### Task objective
Both ends included, restate word for word the lines from the first line of the listing through the line containing "without unnecessary hassle.". Leave the pictures out.
--- Working data ---
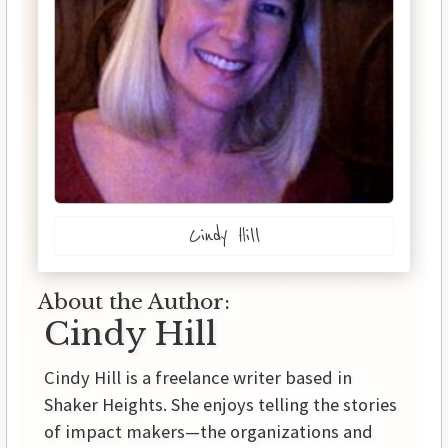
Cindy Hill
About the Author:
Cindy Hill
Cindy Hill is a freelance writer based in
Shaker Heights. She enjoys telling the stories
of impact makers—the organizations and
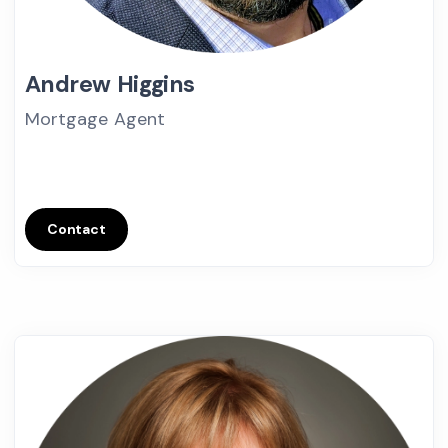
Andrew Higgins
Mortgage Agent
Contact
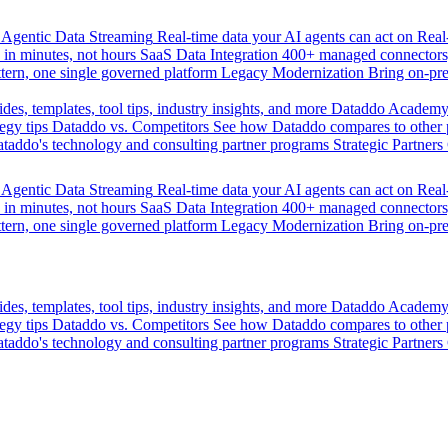
Agentic Data Streaming
Real-time data your AI agents can act on
Rea
 in minutes, not hours
SaaS Data Integration
400+ managed connectors,
tern, one single governed platform
Legacy Modernization
Bring on-pr
des, templates, tool tips, industry insights, and more
Dataddo Academ
egy tips
Dataddo vs. Competitors
See how Dataddo compares to other po
taddo's technology and consulting partner programs
Strategic Partners
Agentic Data Streaming
Real-time data your AI agents can act on
Rea
 in minutes, not hours
SaaS Data Integration
400+ managed connectors,
tern, one single governed platform
Legacy Modernization
Bring on-pr
des, templates, tool tips, industry insights, and more
Dataddo Academ
egy tips
Dataddo vs. Competitors
See how Dataddo compares to other po
taddo's technology and consulting partner programs
Strategic Partners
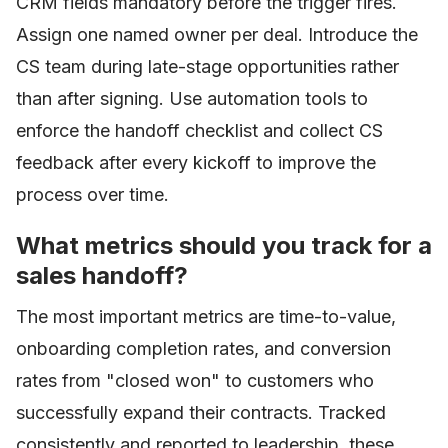
CRM fields mandatory before the trigger fires.
Assign one named owner per deal. Introduce the
CS team during late-stage opportunities rather
than after signing. Use automation tools to
enforce the handoff checklist and collect CS
feedback after every kickoff to improve the
process over time.
What metrics should you track for a
sales handoff?
The most important metrics are time-to-value,
onboarding completion rates, and conversion
rates from "closed won" to customers who
successfully expand their contracts. Tracked
consistently and reported to leadership, these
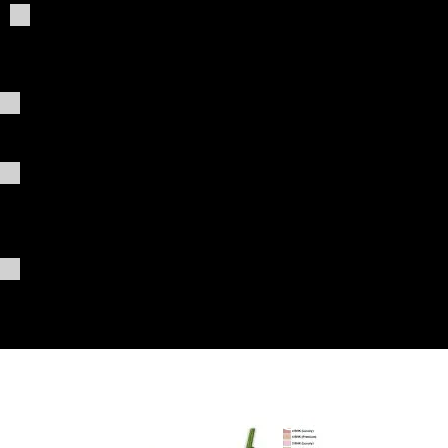
Giving
03_pro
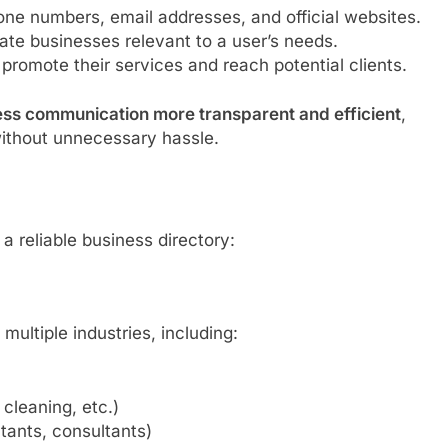
ne numbers, email addresses, and official websites.
ate businesses relevant to a user’s needs.
promote their services and reach potential clients.
ess communication more transparent and efficient
,
without unnecessary hassle.
 reliable business directory:
multiple industries, including:
 cleaning, etc.)
tants, consultants)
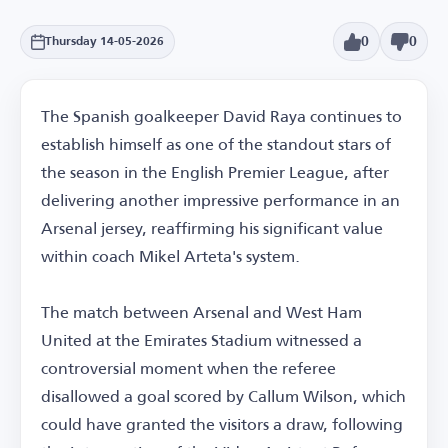
0
0
Thursday 14-05-2026
The Spanish goalkeeper David Raya continues to
establish himself as one of the standout stars of
the season in the English Premier League, after
delivering another impressive performance in an
Arsenal jersey, reaffirming his significant value
within coach Mikel Arteta's system.
The match between Arsenal and West Ham
United at the Emirates Stadium witnessed a
controversial moment when the referee
disallowed a goal scored by Callum Wilson, which
could have granted the visitors a draw, following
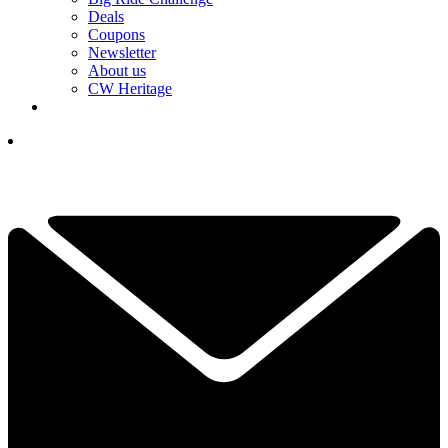
Deals
Coupons
Newsletter
About us
CW Heritage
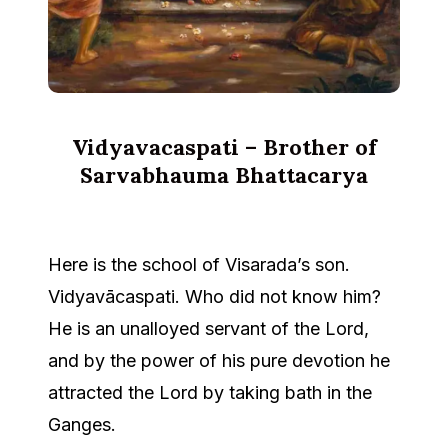
Vidyavacaspati – Brother of
Sarvabhauma Bhattacarya
Here is the school of Visarada’s son.
Vidyavācaspati. Who did not know him?
He is an unalloyed servant of the Lord,
and by the power of his pure devotion he
attracted the Lord by taking bath in the
Ganges.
---
### Problem solution
Cindy Hill
About the Author:
Cindy Hill
Cindy Hill is a freelance writer based in
Shaker Heights. She enjoys telling the stories
of impact makers—the organizations and
Andrew Higgins
Mortgage Agent
Contact
Agentic Data Streaming
Real-time data your AI agents can act on
Rea
 in minutes, not hours
SaaS Data Integration
400+ managed connectors,
tern, one single governed platform
Legacy Modernization
Bring on-pr
des, templates, tool tips, industry insights, and more
Dataddo Academ
egy tips
Dataddo vs. Competitors
See how Dataddo compares to other po
taddo's technology and consulting partner programs
Strategic Partners
Agentic Data Streaming
Real-time data your AI agents can act on
Rea
 in minutes, not hours
SaaS Data Integration
400+ managed connectors,
tern, one single governed platform
Legacy Modernization
Bring on-pr
des, templates, tool tips, industry insights, and more
Dataddo Academ
egy tips
Dataddo vs. Competitors
See how Dataddo compares to other po
taddo's technology and consulting partner programs
Strategic Partners
CRM fields mandatory before the trigger fires.
Assign one named owner per deal. Introduce the
CS team during late-stage opportunities rather
than after signing. Use automation tools to
enforce the handoff checklist and collect CS
feedback after every kickoff to improve the
process over time.
What metrics should you track for a
sales handoff?
The most important metrics are time-to-value,
onboarding completion rates, and conversion
rates from "closed won" to customers who
successfully expand their contracts. Tracked
consistently and reported to leadership, these
Giving
03_pro
ne numbers, email addresses, and official websites.
ate businesses relevant to a user’s needs.
promote their services and reach potential clients.
ess communication more transparent and efficient
,
without unnecessary hassle.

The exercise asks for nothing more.